Pour autant, on ne peut pas se servir de cette peur de la personne blanche qui constate que ce que subit la personne racisée elle peut aussi le subir pour amoindrir la solidarité avec le peuple ukrainien. Il n’est pas solidaire, par pacifisme — « Nous rejetons les décisions d’ajouter davantage d’armes au conflit » ; « Le Canada ne doit pas participer à une escalade d’interventions militaires en Ukraine » —, de rejeter la nécessité de soutenir l’armement défensif de l’Ukraine par les pays de l’OTAN mais sans titiller une puissance nucléaire enlisée dans une aventure qui tourne mal. Céder au pacifisme serait consentir au massacre ou à la capitulation face à la manifeste volonté populaire ukrainienne de défendre son droit à l’autodétermination. Il appartient au peuple mobilisé et risquant sa vie de déterminer jusqu’où il est prêt à aller pour repousser un ennemi de prime abord plus fort que lui avant, le cas échéant, de lui faire des concessions à la Brest-Litovsk.

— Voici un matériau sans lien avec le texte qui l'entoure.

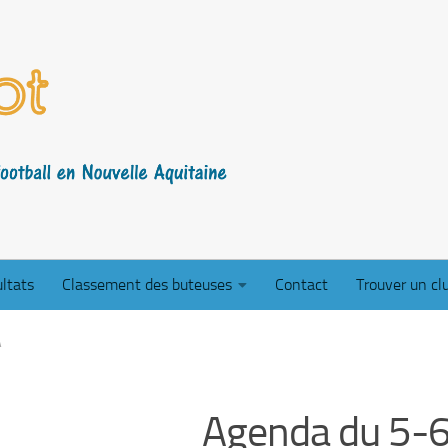
ltats
Classement des buteuses
Contact
Trouver un cl
A
Agenda du 5-6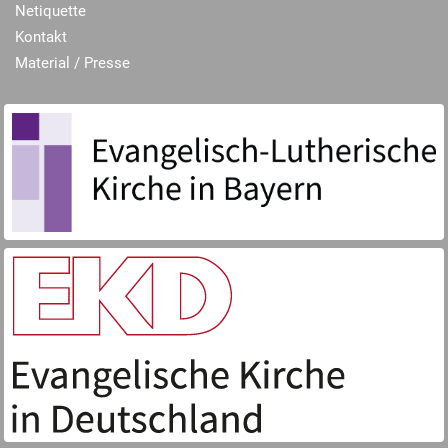
Netiquette
Kontakt
Material / Presse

Au peuple de décider le niveau de sa souffrante résistance, non à l’impérialisme de le moraliser

Comme il appartient, soit dit en passant, au peuple russe de laisser savoir, du mieux qu’il le peut, le degré de souffrantes sanctions qu’il est prêt à endurer pour affaiblir l’effort de guerre de son gouvernement. Il n’est pas évident que les fermetures d’entreprises étrangères en Russie frappent plus l’État russe que le peuple. Mais c’est d’abord l’oligarchie qu’il faudrait frapper jusque dans les sacro-saints paradis fiscaux ce que ne voudront pas leurs frères de classe occidentaux par peur de se mettre eux-mêmes à découvert. Comme les sanctions commerciales énergétiques et alimentaires, tout comme l’interruption des importantes livraisons agricoles ukrainiennes, se répercutent le plus durement sur les peuples pauvres comme ceux de l’Égypte et du Sri-Lanka où il y a déjà des émeutes de la faim, il appartient aux pays riches de leur venir en aide.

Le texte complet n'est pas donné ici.